While, in principle, all products capable of making copies of copyright protected content can be levied, the private copying levies must not be imposed on goods that are acquired for purposes clearly unrelated to private copying. This approach requires a distinction between transactions where a good is sold to a private user and transactions where a good is sold to a non-private user. The latter transactions must, in principle, not be subject to a private copying levy.
Some stakeholders argue that manufacturers and importers usually do not sell to natural persons as private users, but rather to wholesalers. Therefore, they want them to be exempted ex ante from the payment of levies.

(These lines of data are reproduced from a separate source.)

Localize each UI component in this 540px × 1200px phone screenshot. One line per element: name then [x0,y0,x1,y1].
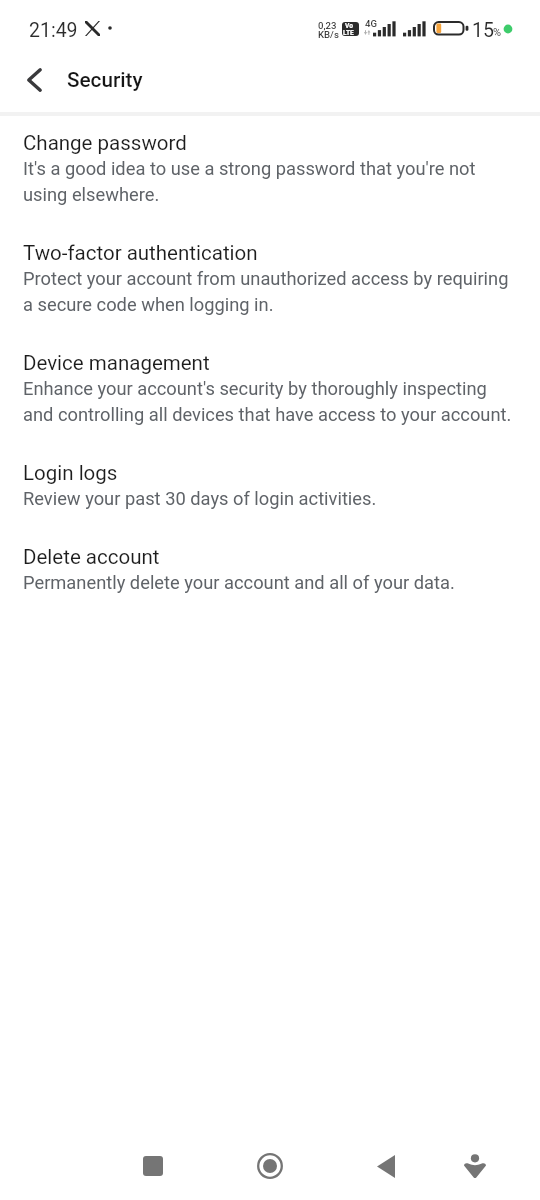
staticText: Change password [23,132,187,155]
button[interactable]: Recent apps [121,1134,185,1198]
staticText: 15 [472,19,494,42]
button[interactable]: Two-factor authentication [0,242,540,317]
button[interactable]: Back [354,1134,418,1198]
staticText: Vo [345,22,353,30]
staticText: Two-factor authentication [23,242,258,265]
button[interactable]: Delete account [0,546,540,595]
button[interactable]: Hide keyboard [443,1134,507,1198]
staticText: 4G [365,18,377,29]
button[interactable]: Change password [0,132,540,207]
staticText: Enhance your account's security by thoro… [23,374,514,426]
button[interactable]: Home [238,1134,302,1198]
staticText: 0,23 [318,20,337,31]
staticText: 21:49 [29,19,78,42]
staticText: Permanently delete your account and all … [23,568,455,594]
button[interactable]: Login logs [0,462,540,511]
staticText: Security [67,68,143,92]
staticText: KB/s [318,29,339,40]
staticText: Delete account [23,546,160,569]
staticText: Device management [23,352,210,375]
staticText: LTE [343,29,354,36]
button[interactable]: Device management [0,352,540,427]
button[interactable]: Back [8,54,60,106]
staticText: Review your past 30 days of login activi… [23,484,377,510]
staticText: Login logs [23,462,118,485]
staticText: % [493,26,502,39]
staticText: It's a good idea to use a strong passwor… [23,154,514,206]
staticText: Protect your account from unauthorized a… [23,264,514,316]
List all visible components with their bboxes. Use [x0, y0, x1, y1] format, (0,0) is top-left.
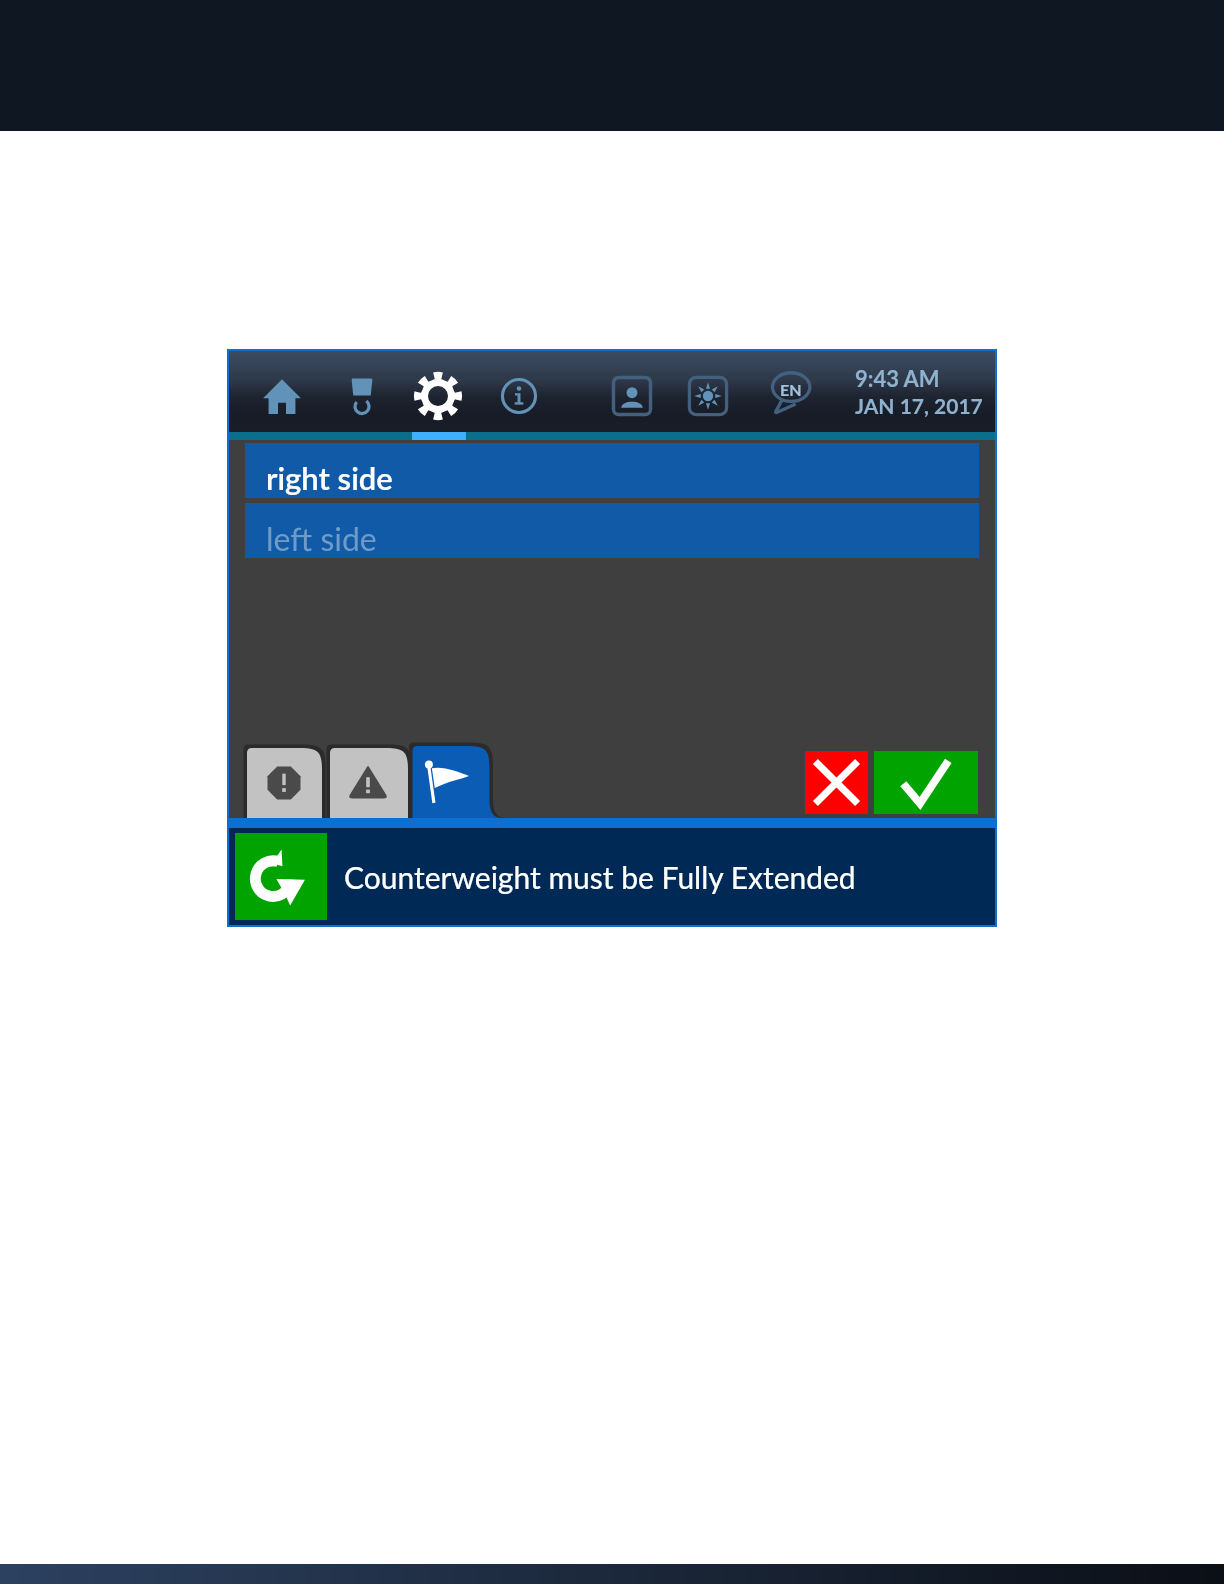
button[interactable]: Confirm [874, 751, 978, 814]
staticText: left side [266, 519, 377, 557]
staticText: right side [266, 459, 393, 496]
button[interactable]: Operator [604, 351, 660, 432]
staticText: Counterweight must be Fully Extended [344, 859, 856, 895]
button[interactable]: Rotate [235, 833, 327, 920]
staticText: EN [780, 380, 802, 399]
staticText: 9:43 AM [855, 365, 940, 391]
button[interactable]: Language [763, 351, 819, 432]
button[interactable]: Flags [413, 748, 490, 818]
button[interactable]: right side [245, 443, 979, 498]
button[interactable]: Brightness [680, 351, 736, 432]
button[interactable]: Info [491, 351, 547, 432]
button[interactable]: Settings [410, 351, 466, 432]
button[interactable]: Home [254, 351, 310, 432]
button[interactable]: Cancel [805, 751, 868, 814]
button[interactable]: Warnings [330, 748, 408, 818]
button[interactable]: left side [245, 503, 979, 558]
staticText: JAN 17, 2017 [855, 393, 983, 418]
button[interactable]: Hook [334, 351, 390, 432]
button[interactable]: Stop alerts [247, 748, 322, 818]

They also stress that only the final retailer is in a position to assess whether equipment, media or devices will be used by a natural person for private purposes or not. A manufacturer or an importer, on the other hand, cannot carry out that assessment. At this level of trade, operators simply do not know who the final user will be.
It is preferable to have a system where the obligation to pay the levy is limited to entities that sell to a natural person as a private user. Persons and organisations who do not sell equipment or media to natural persons as private users should not bear the financial risk and the administrative effort of being reimbursed at a later stage. Private copying levies should simply not apply to such transactions. Consequently, neither manufacturing a product capable of copying nor importing such a product should in itself be deemed sufficient to trigger a private copying levy. Private copying levies should rather apply exclusively to purchases made by natural persons as private users. Distinguishing such users from other users should be relatively easy. Using a VAT-number for a purchase could, for example, be a strong indication that a product will not be used for private purposes. Purchases by legal persons can also be exempted easily.